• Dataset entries
+ + + +
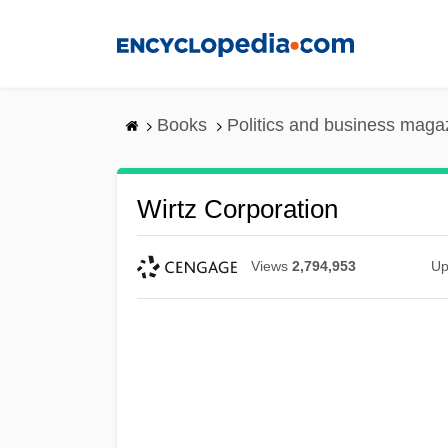
Skip
to
main
content
Books
Politics and business maga
Wirtz Corporation
Views
2,794,953
Up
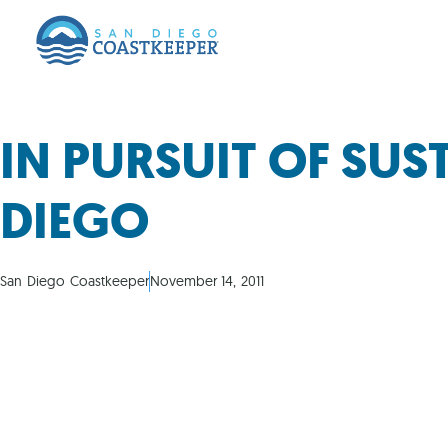
IN PURSUIT OF SUS
DIEGO
San Diego Coastkeeper
November 14, 2011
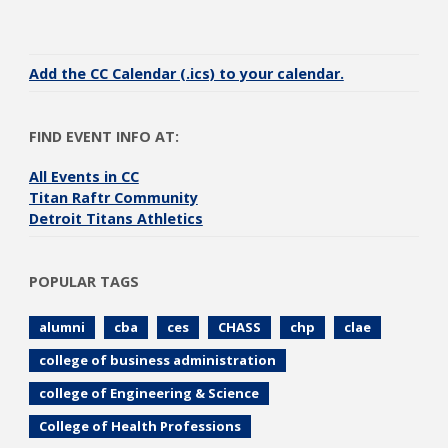
Add the CC Calendar (.ics) to your calendar.
FIND EVENT INFO AT:
All Events in CC
Titan Raftr Community
Detroit Titans Athletics
POPULAR TAGS
alumni
cba
ces
CHASS
chp
clae
college of business administration
college of Engineering & Science
College of Health Professions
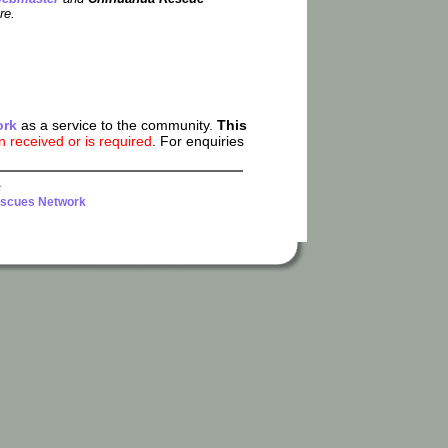
re.
ork
as a service to the community.
This
received or is required
. For enquiries
6
scues Network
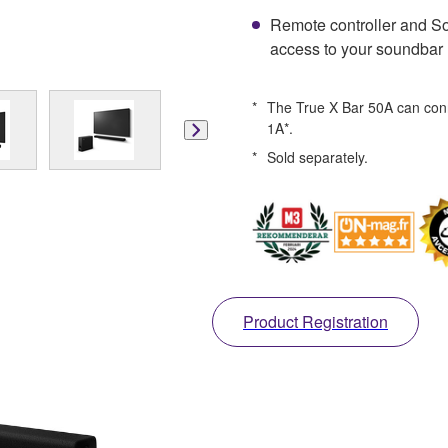
Remote controller and So
access to your soundbar
*
The True X Bar 50A can conn
1A*.
*
Sold separately.
Product Registration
+ + + +
• EXERCISE DIRECTIONS
Which lines of the records contain the word "business"? Copy each of them.

• ANSWER FOR THE TASK
Politics and business maga
college of business administration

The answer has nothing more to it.